Six years later, on the strength of a series of independent EPs, a growing reputation as an electrifying live attraction, and some timely exposure on the influential national British station Radio One, Muse signed in America with Maverick and released the above-mentioned Showbiz. The album helped build initial word of mouth, yet budding Muse fans in the U.S. were only able to hear their second offering, 2001’s Origin Of Symmetry, as an import.

By that time the band was already far too busy to let the vagaries of the music business slow them down. “If anything,” asserts Wolstenholme, “it brought us back to the basics. We toured pretty much nonstop, selling our records through a series of small deals, country by country, and really concentrating on our live show. Playing for an audience night after night is what kept us and the music true and honest. It gave us an opportunity to grow naturally.”

It had the opportunity to take advantage of the trio took a break after a year in 2002 to collect and download. Already a spot important musical phenomenon in Finland, and a dozen problems worldwide, Muse, the band could afford to take time. "We were much more focused", says Howard. "Once, before always seemed a bit " fast, the installation of new songs during sound checks, and so this time we rented a space in London, where he lived and worked together for three months. We had time to play out a lot of different ideas, do a lot of demos and developing the sound we were after."

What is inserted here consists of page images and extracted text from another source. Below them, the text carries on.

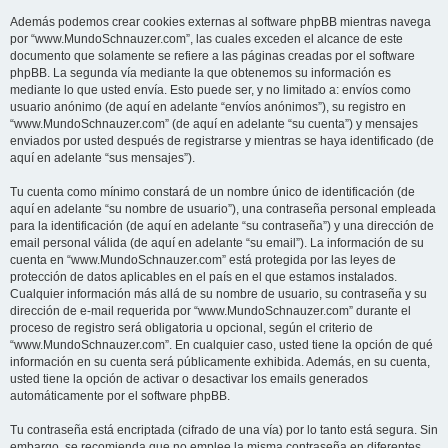
Además podemos crear cookies externas al software phpBB mientras navega
por “www.MundoSchnauzer.com”, las cuales exceden el alcance de este
documento que solamente se refiere a las páginas creadas por el software
phpBB. La segunda vía mediante la que obtenemos su información es
mediante lo que usted envía. Esto puede ser, y no limitado a: envíos como
usuario anónimo (de aquí en adelante “envíos anónimos”), su registro en
“www.MundoSchnauzer.com” (de aquí en adelante “su cuenta”) y mensajes
enviados por usted después de registrarse y mientras se haya identificado (de
aquí en adelante “sus mensajes”).
Tu cuenta como mínimo constará de un nombre único de identificación (de
aquí en adelante “su nombre de usuario”), una contraseña personal empleada
para la identificación (de aquí en adelante “su contraseña”) y una dirección de
email personal válida (de aquí en adelante “su email”). La información de su
cuenta en “www.MundoSchnauzer.com” está protegida por las leyes de
protección de datos aplicables en el país en el que estamos instalados.
Cualquier información más allá de su nombre de usuario, su contraseña y su
dirección de e-mail requerida por “www.MundoSchnauzer.com” durante el
proceso de registro será obligatoria u opcional, según el criterio de
“www.MundoSchnauzer.com”. En cualquier caso, usted tiene la opción de qué
información en su cuenta será públicamente exhibida. Además, en su cuenta,
usted tiene la opción de activar o desactivar los emails generados
automáticamente por el software phpBB.
Tu contraseña está encriptada (cifrado de una vía) por lo tanto está segura. Sin
embargo, se recomienda que no emplee la misma contraseña en diferentes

While some things may have changed for the relentlessly innovative threesome, others stayed exactly the same. “The songs are always a reflection of what we’re feeling personally and what’s happening around us,” says Bellamy, chief lyricist for Muse. “We didn’t do a concept album as such, but a theme did develop, built around a sense of things coming to an end. I think because we’re a little older, we’ve had a chance to experience different chapters of our lives closing and others opening up. It’s how you deal with those changes that is at the core of these songs.”

With more area Bellamy described as "melancholy hope", the 14 tracks on Absolution, including the single "Time Is Running Out", eloquently expressed life's inevitable transitions and elemental emotions that accompany them. But where else can describe muse music is the classic expression truly integrated charge of three artists whose dynamic interaction makes for some of music's most spectacular on both sides of the Atlantic.